According to the report, gender-affirming treatments pose risks "including infertility/sterility, sexual dysfunction, impaired bone density accrual, adverse cognitive impacts, cardiovascular disease and metabolic disorders, psychiatric disorders, surgical complications, and regret."
"Our duty is to protect our nation's children -- not expose them to unproven and irreversible medical interventions," Jay Bhattacharya, director of the National Institutes of Health. "We must follow the gold standard of science, not activist agendas."
But Aisha Mays, a family physician in California and member of the nonprofit Physicians for Reproductive Health, hit back by terming the report "propaganda."

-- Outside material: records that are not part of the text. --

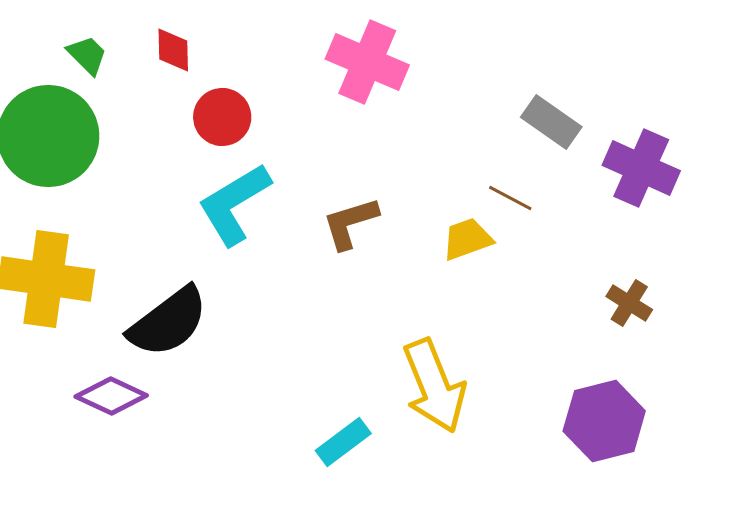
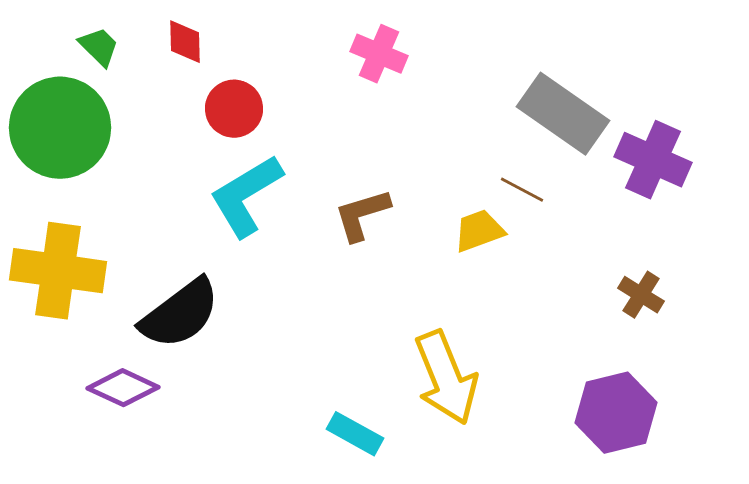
pink cross: (367, 62) -> (379, 54), size x0.7
gray rectangle: (551, 122) -> (563, 114), size x1.5
cyan rectangle: (343, 442) -> (355, 434), turned 66

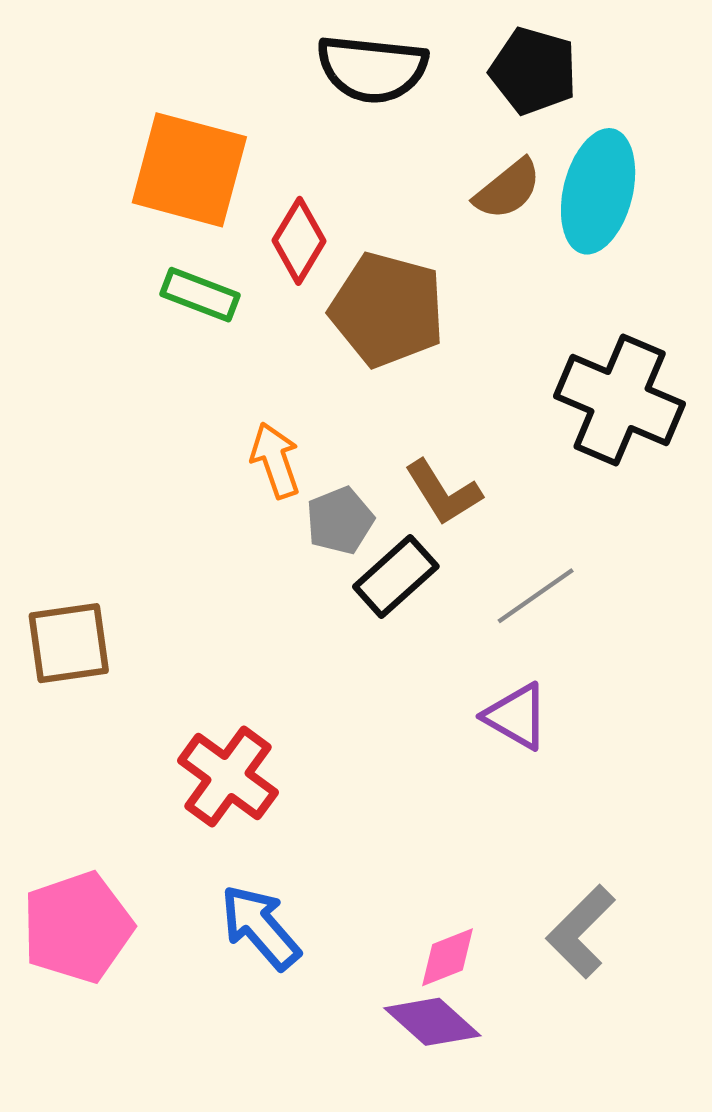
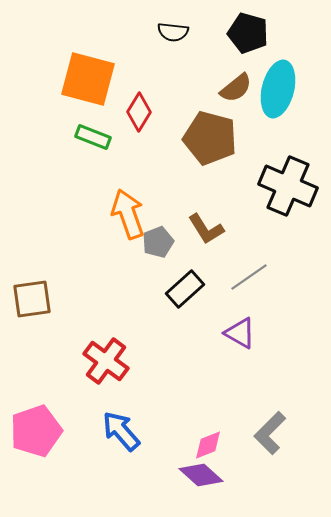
black semicircle: (372, 69) -> (173, 32), size x0.6
brown pentagon: (387, 310) -> (210, 138), moved
orange arrow: (275, 460) -> (128, 214), size x1.4
black rectangle: (396, 576) -> (185, 289), moved

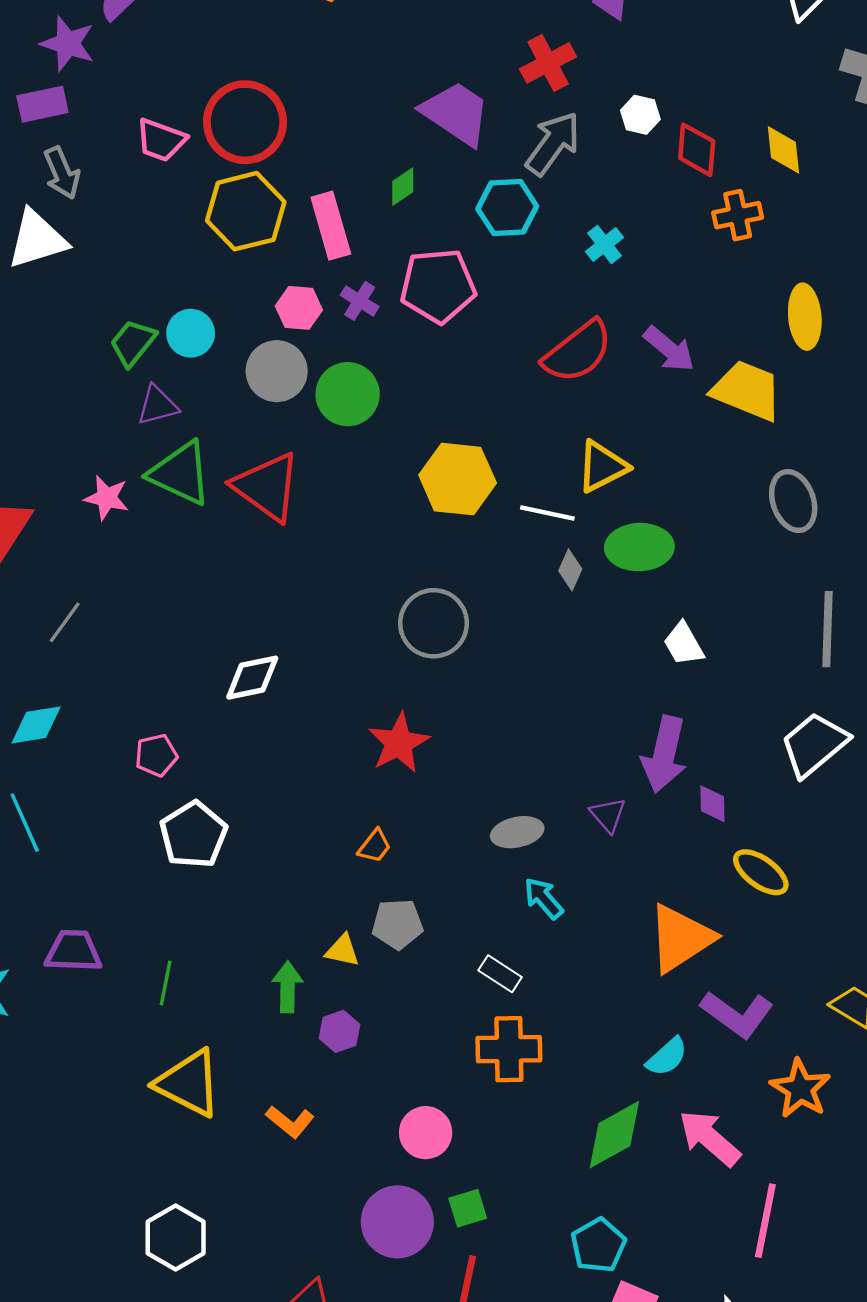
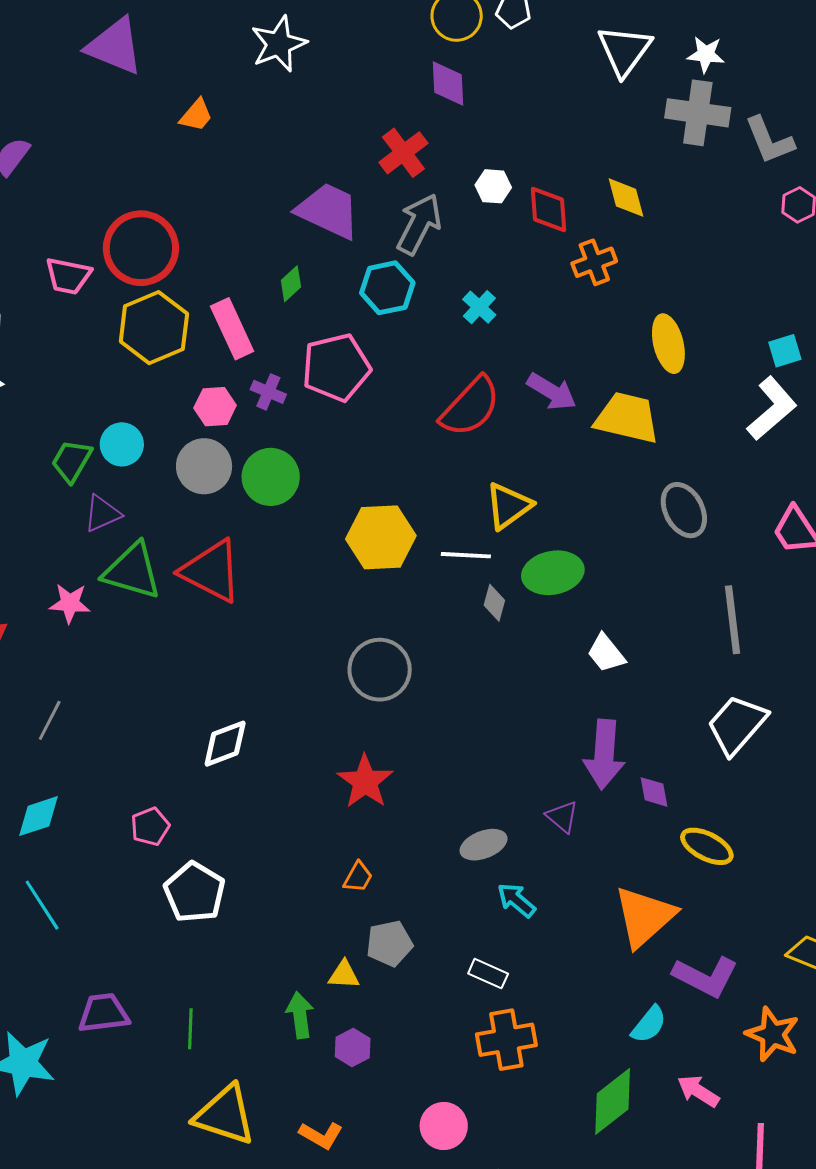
pink arrow: (710, 1138) -> (698, 1091), size x0.7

"Today's report is propaganda aiming to delegitimize the perfectly safe, effective, and evidence-based health care that transgender people access to be who they are," she said.
"Being transgender, just like being cisgender, is not a choice nor can it be reversed by any medical or social method. The same way cisgender people know who they are, so do trans people. The same way cis people receive gender-affirming care, so do trans people."
In the UK, a separate high-profile review last year urged "extreme caution" when prescribing hormone treatments.
The four-year probe of child and youth gender identity services, led by retired pediatrician Hilary Cass, made dozens of recommendations ranging from more research to reform of the referrals system.
The American Academy of Pediatrics has maintained its support for providing transgender adolescents with medically necessary care and opposes legislation that restricts such access or interferes with the doctor-patient relationship.
While the political rhetoric around gender care has grown louder, data shows that in reality the use of such care is not widespread.
Fewer than 0.1 percent of gender-diverse minors with private insurance received puberty blockers or hormone therapy between 2018 and 2022, according to a recent study published in JAMA Pediatrics.